■ Data supplied ■
========

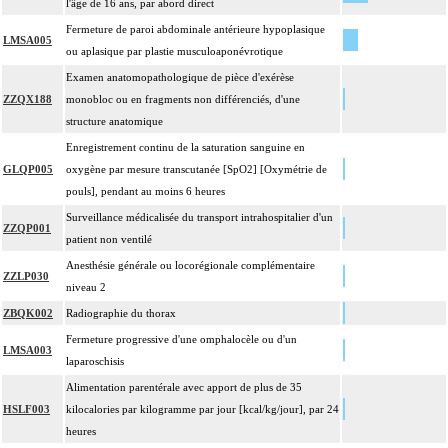
l'âge de 16 ans, par abord direct
Fermeture de paroi abdominale antérieure hypoplasique
LMSA005
ou aplasique par plastie musculoaponévrotique
Examen anatomopathologique de pièce d'exérèse
ZZQX188
monobloc ou en fragments non différenciés, d'une
structure anatomique
Enregistrement continu de la saturation sanguine en
GLQP005
oxygène par mesure transcutanée [SpO2] [Oxymétrie de
pouls], pendant au moins 6 heures
Surveillance médicalisée du transport intrahospitalier d'un
ZZQP001
patient non ventilé
Anesthésie générale ou locorégionale complémentaire
ZZLP030
niveau 2
ZBQK002
Radiographie du thorax
Fermeture progressive d'une omphalocèle ou d'un
LMSA003
laparoschisis
Alimentation parentérale avec apport de plus de 35
HSLF003
kilocalories par kilogramme par jour [kcal/kg/jour], par 24
heures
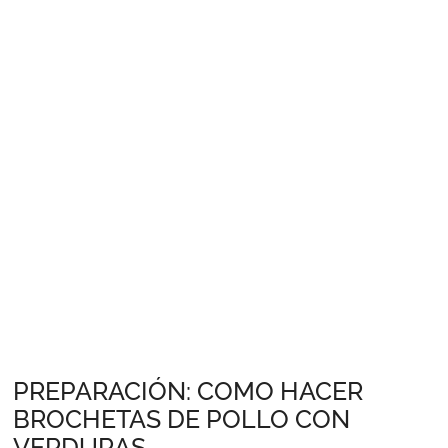
PREPARACIÓN: COMO HACER
BROCHETAS DE POLLO CON
VERDURAS.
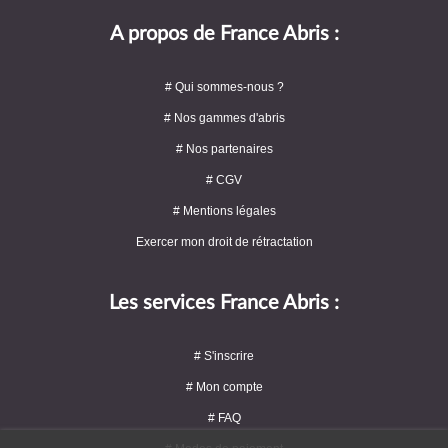
A propos de France Abris :
# Qui sommes-nous ?
# Nos gammes d'abris
# Nos partenaires
# CGV
# Mentions légales
Exercer mon droit de rétractation
Les services France Abris :
# S'inscrire
# Mon compte
# FAQ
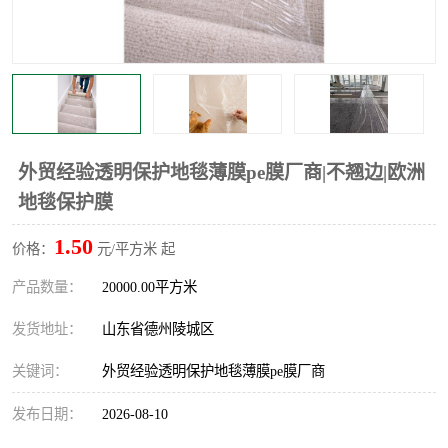
不绣钢板保护膜
两边上胶保护膜
窗缝阻风胶带
铝板保护膜
不锈钢板保护膜
一次性隔离膜
外贸经验透明保护地毯薄膜pe膜厂商|不翘边|欧洲
地毯保护膜
1.50
价格：
元/平方米 起
产品数量：
20000.00平方米
发货地址：
山东省德州陵城区
关键词：
外贸经验透明保护地毯薄膜pe膜厂商
发布日期：
2026-08-10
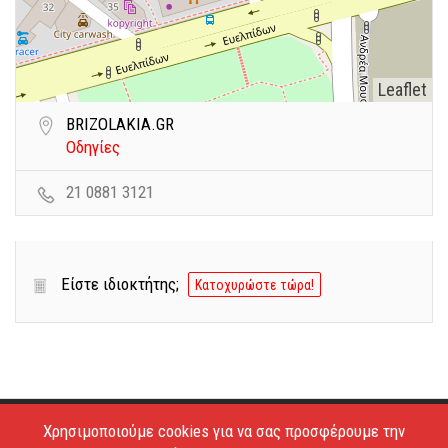
Leaflet
BRIZOLAKIA.GR
Οδηγίες
21 0881 3121
Είστε ιδιοκτήτης;
Κατοχυρώστε τώρα!
Χρησιμοποιούμε cookies για να σας προσφέρουμε την
Copyright © 2026 - Estiatoria. All Rights Reserved.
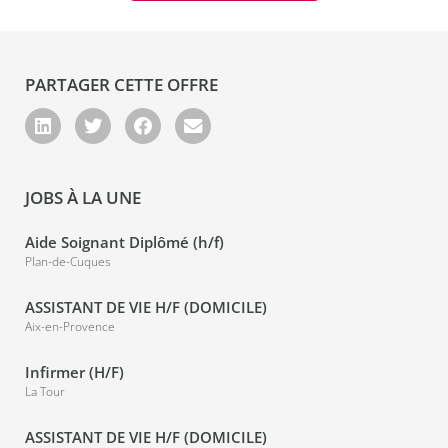
PARTAGER CETTE OFFRE
JOBS À LA UNE
Aide Soignant Diplômé (h/f)
Plan-de-Cuques
ASSISTANT DE VIE H/F (DOMICILE)
Aix-en-Provence
Infirmer (H/F)
La Tour
ASSISTANT DE VIE H/F (DOMICILE)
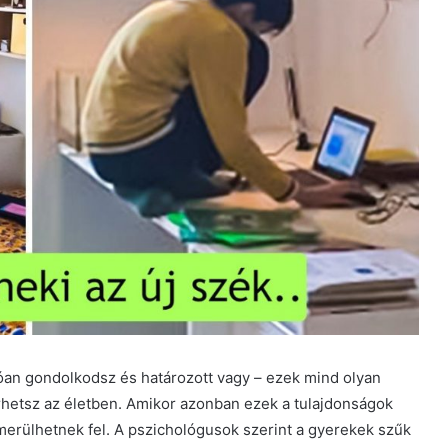
óan gondolkodsz és határozott vagy – ezek mind olyan
rhetsz az életben. Amikor azonban ezek a tulajdonságok
erülhetnek fel. A pszichológusok szerint a gyerekek szűk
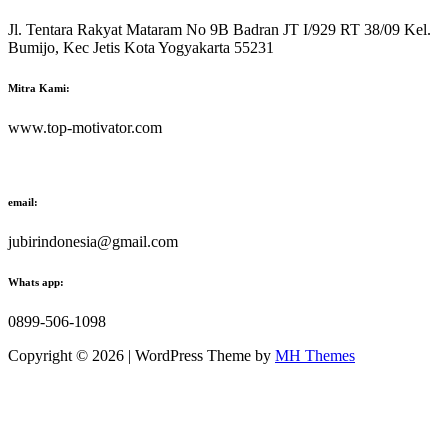
Jl. Tentara Rakyat Mataram No 9B Badran JT I/929 RT 38/09 Kel.
Bumijo, Kec Jetis Kota Yogyakarta 55231
Mitra Kami:
www.top-motivator.com
email:
jubirindonesia@gmail.com
Whats app:
0899-506-1098
Copyright © 2026 | WordPress Theme by
MH Themes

========

■ Exercise requirements ■
All of the records should be set down exactly, minus the pictures they hold.

■ Response box ■
l'âge de 16 ans, par abord direct
Fermeture de paroi abdominale antérieure hypoplasique
LMSA005
ou aplasique par plastie musculoaponévrotique
Examen anatomopathologique de pièce d'exérèse
ZZQX188
monobloc ou en fragments non différenciés, d'une
structure anatomique
Enregistrement continu de la saturation sanguine en
GLQP005
oxygène par mesure transcutanée [SpO2] [Oxymétrie de
pouls], pendant au moins 6 heures
Surveillance médicalisée du transport intrahospitalier d'un
ZZQP001
patient non ventilé
Anesthésie générale ou locorégionale complémentaire
ZZLP030
niveau 2
ZBQK002
Radiographie du thorax
Fermeture progressive d'une omphalocèle ou d'un
LMSA003
laparoschisis
Alimentation parentérale avec apport de plus de 35
HSLF003
kilocalories par kilogramme par jour [kcal/kg/jour], par 24
heures
PREPARACIÓN: COMO HACER
BROCHETAS DE POLLO CON
VERDURAS.
A propos de France Abris :
# Qui sommes-nous ?
# Nos gammes d'abris
# Nos partenaires
# CGV
# Mentions légales
Exercer mon droit de rétractation
Les services France Abris :
# S'inscrire
# Mon compte
# FAQ
不绣钢板保护膜
两边上胶保护膜
窗缝阻风胶带
铝板保护膜
不锈钢板保护膜
一次性隔离膜
外贸经验透明保护地毯薄膜pe膜厂商|不翘边|欧洲
地毯保护膜
1.50
价格：
元/平方米 起
产品数量：
20000.00平方米
发货地址：
山东省德州陵城区
关键词：
外贸经验透明保护地毯薄膜pe膜厂商
发布日期：
2026-08-10
Leaflet
BRIZOLAKIA.GR
Οδηγίες
21 0881 3121
Είστε ιδιοκτήτης;
Κατοχυρώστε τώρα!
Χρησιμοποιούμε cookies για να σας προσφέρουμε την
Copyright © 2026 - Estiatoria. All Rights Reserved.
PARTAGER CETTE OFFRE
JOBS À LA UNE
Aide Soignant Diplômé (h/f)
Plan-de-Cuques
ASSISTANT DE VIE H/F (DOMICILE)
Aix-en-Provence
Infirmer (H/F)
La Tour
ASSISTANT DE VIE H/F (DOMICILE)
óan gondolkodsz és határozott vagy – ezek mind olyan
rhetsz az életben. Amikor azonban ezek a tulajdonságok
erülhetnek fel. A pszichológusok szerint a gyerekek szűk
Jl. Tentara Rakyat Mataram No 9B Badran JT I/929 RT 38/09 Kel.
Bumijo, Kec Jetis Kota Yogyakarta 55231
Mitra Kami:
www.top-motivator.com
email:
jubirindonesia@gmail.com
Whats app:
0899-506-1098
Copyright © 2026 | WordPress Theme by
MH Themes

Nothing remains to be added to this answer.